**INPUT RECORDS**
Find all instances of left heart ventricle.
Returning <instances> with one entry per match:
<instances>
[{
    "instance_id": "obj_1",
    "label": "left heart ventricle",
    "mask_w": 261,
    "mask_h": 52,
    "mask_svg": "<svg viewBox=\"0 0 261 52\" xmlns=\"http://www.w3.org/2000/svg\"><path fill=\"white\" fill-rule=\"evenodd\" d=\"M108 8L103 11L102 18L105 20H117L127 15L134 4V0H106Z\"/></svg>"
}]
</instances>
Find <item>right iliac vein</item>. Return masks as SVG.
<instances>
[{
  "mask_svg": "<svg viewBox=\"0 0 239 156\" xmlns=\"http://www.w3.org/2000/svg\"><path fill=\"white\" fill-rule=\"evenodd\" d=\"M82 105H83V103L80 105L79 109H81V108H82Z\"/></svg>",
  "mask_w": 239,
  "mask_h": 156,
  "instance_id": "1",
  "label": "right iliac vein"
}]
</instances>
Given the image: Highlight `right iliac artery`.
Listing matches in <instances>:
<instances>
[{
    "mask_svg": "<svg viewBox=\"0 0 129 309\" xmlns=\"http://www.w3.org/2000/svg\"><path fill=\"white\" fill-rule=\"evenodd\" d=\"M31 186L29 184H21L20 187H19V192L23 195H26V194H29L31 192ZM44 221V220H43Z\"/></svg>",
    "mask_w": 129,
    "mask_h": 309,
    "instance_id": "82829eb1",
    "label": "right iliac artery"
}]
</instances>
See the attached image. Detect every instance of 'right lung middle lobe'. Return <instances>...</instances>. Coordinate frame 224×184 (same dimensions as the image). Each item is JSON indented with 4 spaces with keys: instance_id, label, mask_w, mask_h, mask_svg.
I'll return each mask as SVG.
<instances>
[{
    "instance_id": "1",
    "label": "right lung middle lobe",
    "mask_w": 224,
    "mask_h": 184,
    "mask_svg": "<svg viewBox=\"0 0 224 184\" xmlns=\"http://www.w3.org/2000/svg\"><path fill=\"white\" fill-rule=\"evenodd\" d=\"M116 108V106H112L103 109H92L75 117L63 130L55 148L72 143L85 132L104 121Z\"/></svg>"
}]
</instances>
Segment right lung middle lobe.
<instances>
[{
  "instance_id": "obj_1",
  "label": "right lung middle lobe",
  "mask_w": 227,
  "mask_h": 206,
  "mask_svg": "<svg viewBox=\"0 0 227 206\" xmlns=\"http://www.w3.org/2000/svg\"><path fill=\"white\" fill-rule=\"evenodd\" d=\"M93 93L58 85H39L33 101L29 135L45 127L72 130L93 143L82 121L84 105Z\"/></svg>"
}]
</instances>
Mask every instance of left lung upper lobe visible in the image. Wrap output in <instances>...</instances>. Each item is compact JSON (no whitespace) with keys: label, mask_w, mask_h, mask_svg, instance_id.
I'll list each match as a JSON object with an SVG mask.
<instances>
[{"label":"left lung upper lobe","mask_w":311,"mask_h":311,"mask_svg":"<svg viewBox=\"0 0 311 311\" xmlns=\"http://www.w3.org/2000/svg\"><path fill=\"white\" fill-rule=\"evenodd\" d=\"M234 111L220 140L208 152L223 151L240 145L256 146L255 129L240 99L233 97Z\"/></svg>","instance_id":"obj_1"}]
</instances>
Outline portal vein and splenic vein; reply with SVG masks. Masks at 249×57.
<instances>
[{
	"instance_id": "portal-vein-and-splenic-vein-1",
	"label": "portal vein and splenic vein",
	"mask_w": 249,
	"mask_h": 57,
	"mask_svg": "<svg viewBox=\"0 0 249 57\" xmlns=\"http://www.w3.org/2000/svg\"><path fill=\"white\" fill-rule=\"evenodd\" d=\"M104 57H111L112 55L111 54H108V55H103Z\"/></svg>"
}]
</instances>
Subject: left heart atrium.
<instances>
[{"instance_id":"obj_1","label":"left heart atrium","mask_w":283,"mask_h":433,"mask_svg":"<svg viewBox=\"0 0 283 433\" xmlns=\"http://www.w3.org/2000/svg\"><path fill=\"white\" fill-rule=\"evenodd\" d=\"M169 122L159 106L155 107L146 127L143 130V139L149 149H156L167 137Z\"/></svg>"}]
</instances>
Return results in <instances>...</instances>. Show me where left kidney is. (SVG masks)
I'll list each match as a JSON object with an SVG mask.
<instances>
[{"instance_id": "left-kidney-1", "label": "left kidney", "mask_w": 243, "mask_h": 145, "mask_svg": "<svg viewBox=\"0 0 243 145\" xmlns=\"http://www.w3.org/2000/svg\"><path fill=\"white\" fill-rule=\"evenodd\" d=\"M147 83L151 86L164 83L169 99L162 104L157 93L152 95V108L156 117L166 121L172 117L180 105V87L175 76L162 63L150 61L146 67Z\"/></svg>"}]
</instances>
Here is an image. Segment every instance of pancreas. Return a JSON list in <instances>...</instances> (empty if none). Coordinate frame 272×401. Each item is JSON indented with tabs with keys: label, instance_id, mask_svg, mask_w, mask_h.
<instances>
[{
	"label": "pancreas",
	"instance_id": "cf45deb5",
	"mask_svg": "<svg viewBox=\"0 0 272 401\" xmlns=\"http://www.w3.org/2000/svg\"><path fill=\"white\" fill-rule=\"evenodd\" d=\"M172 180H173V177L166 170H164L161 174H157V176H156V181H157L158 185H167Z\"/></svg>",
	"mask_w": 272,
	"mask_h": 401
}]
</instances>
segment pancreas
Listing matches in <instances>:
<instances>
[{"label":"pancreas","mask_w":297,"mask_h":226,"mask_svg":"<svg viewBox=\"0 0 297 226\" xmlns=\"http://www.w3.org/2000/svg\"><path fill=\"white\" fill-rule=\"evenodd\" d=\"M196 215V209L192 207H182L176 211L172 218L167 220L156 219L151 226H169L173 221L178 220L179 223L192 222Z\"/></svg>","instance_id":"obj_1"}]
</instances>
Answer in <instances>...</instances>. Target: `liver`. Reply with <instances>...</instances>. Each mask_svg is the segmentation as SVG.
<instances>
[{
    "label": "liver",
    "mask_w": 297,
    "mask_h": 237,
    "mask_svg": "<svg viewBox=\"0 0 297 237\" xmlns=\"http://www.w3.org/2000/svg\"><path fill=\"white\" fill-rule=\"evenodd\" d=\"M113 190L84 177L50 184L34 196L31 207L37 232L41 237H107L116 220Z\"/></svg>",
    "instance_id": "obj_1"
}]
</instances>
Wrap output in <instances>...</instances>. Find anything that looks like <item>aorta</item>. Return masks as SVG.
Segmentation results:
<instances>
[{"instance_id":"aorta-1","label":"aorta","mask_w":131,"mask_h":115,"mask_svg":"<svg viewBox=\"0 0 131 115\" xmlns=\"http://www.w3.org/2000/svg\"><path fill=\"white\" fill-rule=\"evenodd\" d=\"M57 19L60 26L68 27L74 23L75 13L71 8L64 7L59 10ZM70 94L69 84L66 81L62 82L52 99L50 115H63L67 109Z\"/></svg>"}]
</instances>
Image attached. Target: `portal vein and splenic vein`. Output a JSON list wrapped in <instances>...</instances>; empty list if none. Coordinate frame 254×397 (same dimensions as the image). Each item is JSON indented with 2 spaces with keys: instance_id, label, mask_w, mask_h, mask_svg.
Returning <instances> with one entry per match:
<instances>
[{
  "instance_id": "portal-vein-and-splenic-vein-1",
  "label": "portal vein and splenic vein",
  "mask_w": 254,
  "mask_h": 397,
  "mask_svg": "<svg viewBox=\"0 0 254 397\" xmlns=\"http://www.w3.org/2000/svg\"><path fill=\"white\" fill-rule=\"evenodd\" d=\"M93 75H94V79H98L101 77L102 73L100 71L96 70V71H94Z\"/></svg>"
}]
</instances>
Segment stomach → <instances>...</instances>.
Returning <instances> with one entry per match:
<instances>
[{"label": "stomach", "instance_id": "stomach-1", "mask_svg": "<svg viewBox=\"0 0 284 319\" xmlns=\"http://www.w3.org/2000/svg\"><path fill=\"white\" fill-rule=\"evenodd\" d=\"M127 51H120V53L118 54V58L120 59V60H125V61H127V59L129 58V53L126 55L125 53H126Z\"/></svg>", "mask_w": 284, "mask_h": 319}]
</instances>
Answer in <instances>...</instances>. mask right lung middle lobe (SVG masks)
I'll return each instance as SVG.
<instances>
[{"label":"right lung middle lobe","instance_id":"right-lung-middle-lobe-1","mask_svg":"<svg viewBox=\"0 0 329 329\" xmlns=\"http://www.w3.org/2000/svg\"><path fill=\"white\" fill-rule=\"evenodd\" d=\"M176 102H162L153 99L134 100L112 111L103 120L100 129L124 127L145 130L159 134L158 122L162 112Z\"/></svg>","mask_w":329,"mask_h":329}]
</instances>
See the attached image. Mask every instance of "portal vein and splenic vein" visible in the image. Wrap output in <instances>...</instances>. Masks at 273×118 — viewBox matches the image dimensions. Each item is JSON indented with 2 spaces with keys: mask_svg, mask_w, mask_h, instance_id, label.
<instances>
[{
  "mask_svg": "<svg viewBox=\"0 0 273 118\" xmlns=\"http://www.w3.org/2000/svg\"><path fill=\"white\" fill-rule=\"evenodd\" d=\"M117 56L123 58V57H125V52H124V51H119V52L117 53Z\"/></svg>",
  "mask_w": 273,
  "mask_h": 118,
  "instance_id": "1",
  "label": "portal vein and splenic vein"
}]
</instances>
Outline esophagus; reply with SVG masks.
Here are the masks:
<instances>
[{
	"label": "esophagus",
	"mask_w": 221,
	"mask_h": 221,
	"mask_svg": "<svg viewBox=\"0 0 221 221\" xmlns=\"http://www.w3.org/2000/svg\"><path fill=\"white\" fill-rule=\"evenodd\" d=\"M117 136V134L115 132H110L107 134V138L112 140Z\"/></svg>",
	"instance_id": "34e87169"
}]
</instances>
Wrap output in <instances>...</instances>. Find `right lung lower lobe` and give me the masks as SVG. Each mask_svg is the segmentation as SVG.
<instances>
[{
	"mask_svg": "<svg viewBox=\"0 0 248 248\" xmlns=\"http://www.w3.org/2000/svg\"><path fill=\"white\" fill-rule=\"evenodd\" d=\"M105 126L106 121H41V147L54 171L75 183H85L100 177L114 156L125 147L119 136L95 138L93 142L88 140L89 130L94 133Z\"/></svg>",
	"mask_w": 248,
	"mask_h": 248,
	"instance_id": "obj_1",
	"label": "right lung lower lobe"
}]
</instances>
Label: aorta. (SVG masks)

**DIRECTIONS**
Write out the lines of the records exactly, starting at the one holding "Outline esophagus; reply with SVG masks." and ending with the last line, and include no others.

**RESULT FOR THIS TASK**
Outline esophagus; reply with SVG masks.
Here are the masks:
<instances>
[{
	"label": "esophagus",
	"mask_w": 221,
	"mask_h": 221,
	"mask_svg": "<svg viewBox=\"0 0 221 221\" xmlns=\"http://www.w3.org/2000/svg\"><path fill=\"white\" fill-rule=\"evenodd\" d=\"M117 136V134L115 132H110L107 134V138L112 140Z\"/></svg>",
	"instance_id": "34e87169"
}]
</instances>
Wrap output in <instances>...</instances>. Find `right lung lower lobe` and give me the masks as SVG. Each mask_svg is the segmentation as SVG.
<instances>
[{
	"mask_svg": "<svg viewBox=\"0 0 248 248\" xmlns=\"http://www.w3.org/2000/svg\"><path fill=\"white\" fill-rule=\"evenodd\" d=\"M105 126L106 121H41V147L54 171L75 183H85L100 177L114 156L125 147L119 136L95 138L93 142L88 140L89 130L94 133Z\"/></svg>",
	"mask_w": 248,
	"mask_h": 248,
	"instance_id": "obj_1",
	"label": "right lung lower lobe"
}]
</instances>
Label: aorta. (SVG masks)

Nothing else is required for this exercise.